Tata Consultancy Services (TCS) on Thursday posted a mix set of numbers, with the IT services firm missing estimates on the revenue front even as it improved its operating margin in Q4FY20.
Though earnings were less affected by the pandemic, the firm’s double-digit revenue growth streak, in constant currency (CC) terms, came to a halt.
For Q4FY20, it reported consolidated net profit of Rs 8,049 crore — a 0.8 per cent sequential decline, and 0.94 per cent year-on-year (YoY) fall. Revenue for the quarter stood at Rs 39,946 crore, up 0.2 per cent sequentially and 5.1 per cent YoY.
In dollar terms, revenue stood at $5.44 billion, a growth of 3 per cent YoY in CC terms. Operating margin expanded 10 basis points to 25.1 per cent — the highest in at least four quarters. The company also recorded the highest-ever large deal wins, during the quarter.
TCS crossed the $22-billion revenue mark in the whole of FY20 — a growth of 7.1 per cent in CC terms. It lost its double-digit revenue growth streak owing to weakness in key verticals. In rupee terms, revenue stood at Rs 1.57 trillion, a YoY rise of 7.2 per cent.
Net profit for the year rose 2.8 per cent to Rs 32,340 crore.

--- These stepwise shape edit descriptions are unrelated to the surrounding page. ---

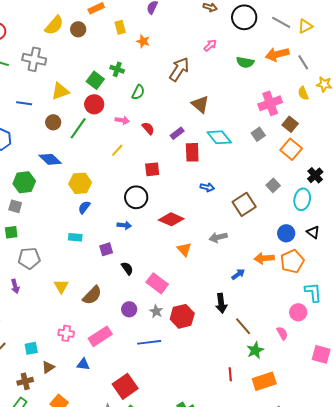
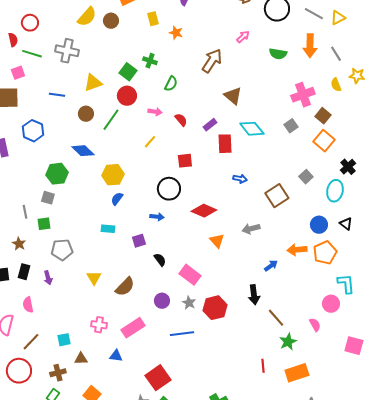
orange arrow: (277, 54) -> (310, 46), turned -75
brown triangle: (48, 367) -> (81, 359), turned 32

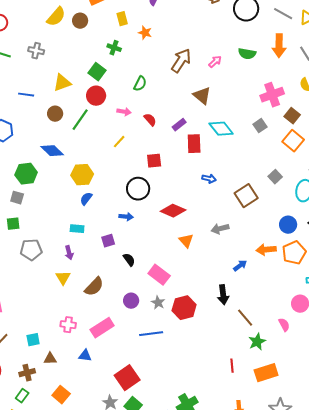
pink arrow: (243, 37) -> (215, 62), moved
gray cross: (67, 51) -> (36, 51), size x0.7
green cross: (150, 61) -> (114, 48), moved
purple arrow: (48, 278) -> (69, 253), moved

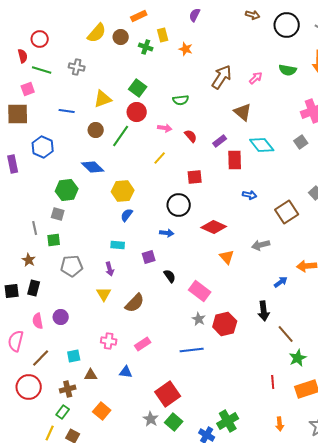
green cross: (114, 48) -> (146, 47), moved
green semicircle: (140, 84) -> (181, 100), turned 56
purple circle: (131, 301) -> (61, 317), moved
pink rectangle: (102, 328) -> (143, 344), size x0.7

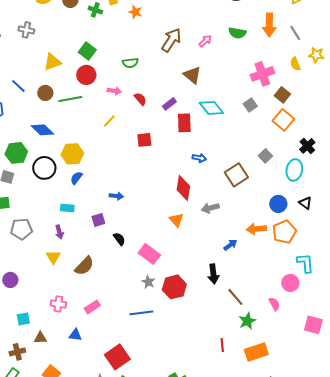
blue line: (67, 111) -> (18, 86), moved, turned 35
green line: (121, 136) -> (70, 99), turned 45
black circle: (179, 205) -> (44, 168), moved
red diamond: (214, 227) -> (183, 188), moved, turned 75

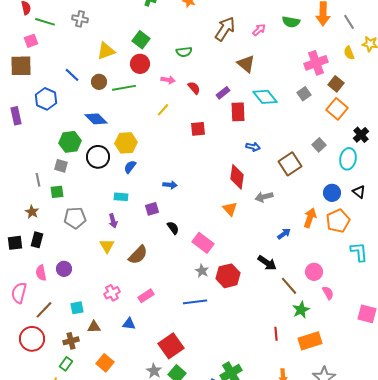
orange arrow: (256, 229) -> (310, 218), turned 114
black arrow: (213, 274) -> (267, 263), turned -48
pink circle: (290, 283) -> (314, 272), moved
pink cross: (58, 304) -> (112, 293), turned -35

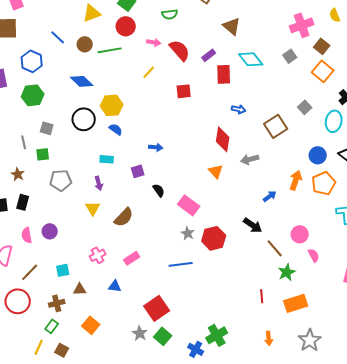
red semicircle: (194, 88) -> (180, 50), size x1.6
green hexagon: (70, 142) -> (33, 95), moved
blue semicircle: (130, 167) -> (116, 129), turned 88

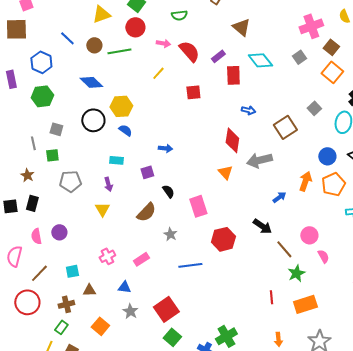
gray arrow: (250, 159) -> (259, 160), size x1.4
pink rectangle: (189, 205) -> (198, 206), turned 35
brown semicircle: (124, 217) -> (146, 212), moved
gray star: (188, 233) -> (170, 234), moved
gray star: (140, 333) -> (130, 311), moved

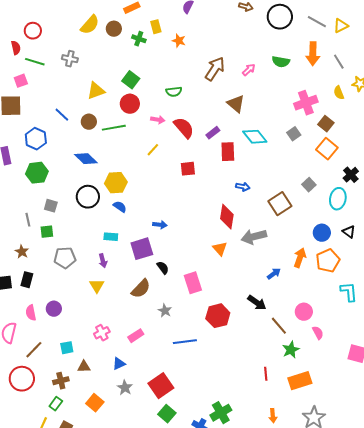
purple square: (147, 172) -> (142, 249), size x1.6
blue triangle: (124, 287) -> (119, 364), turned -32

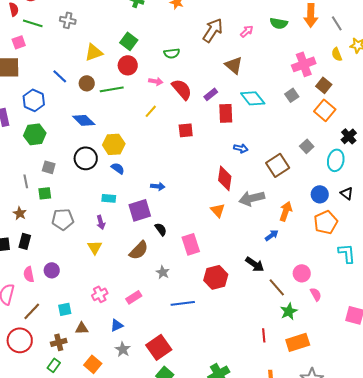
orange arrow: (300, 258) -> (286, 211), moved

Operating margin stood at 24.6 per cent, a slight miss from its intended range.
Like Wipro, which did not provide revenue guidance for the next quarter owing to uncertainty, the Tata Group firm also said maximum impact of the crisis would be felt during the first quarter of the current financial year (Q1FY21).
TCS, which doesn’t share revenue projection, said its long-term fundamentals remain strong and it would come back to its previous growth rate during Q3FY21, once the crisis subsides. “It is going to get worse before it gets better.
From a near-term financial perspective, the revenue impact is comparable to the global financial crisis of 2008, and the peak impact will come in the next quarter,” said Rajesh Gopinathan, CEO and MD of TCS. He added that the long-term profitability model and margin target band of 26-28 per cent stands secured despite short-term volatility.
According to TCS’ top management, while the full impact of Covid-19 is difficult to predict, the firm is likely to end FY21 with a similar growth rate.
While growth was led by the life sciences and health care vertical that grew 16.2 per cent YOY, the communications and media vertical grew 9.3 per cent in Q4.
However, the banking, financial services and insurance (BFSI) segment declined 1.3 per cent. Retail and CPG grew 4.2 per cent. Geography-wise, growth was led by Europe, which grew at 11.9 per cent, while the UK saw 5.4 per cent growth. Growth in North America, however, remained at 4.3 per cent YoY.
As the crisis continues to play out its impact globally, TCS said it will not take cost-optimisation moves through retrenchment. “We will double down on our talent base and not retrench anyone,” Gopinathan added.
For the whole year, it added 24,179 employees on a net basis, taking the total headcount to 448,464 as of March. During the quarter, the net addition was at 1,789. Attrition fell to 12.1 per cent in Q4.
“We will honour all 40,000 offers made to campus recruits,” said Milind Lakkad, executive vice-president and global head (HR).
“However, we have decided not to give salary increments.” The quantum of promotions would depend on business performance, he added.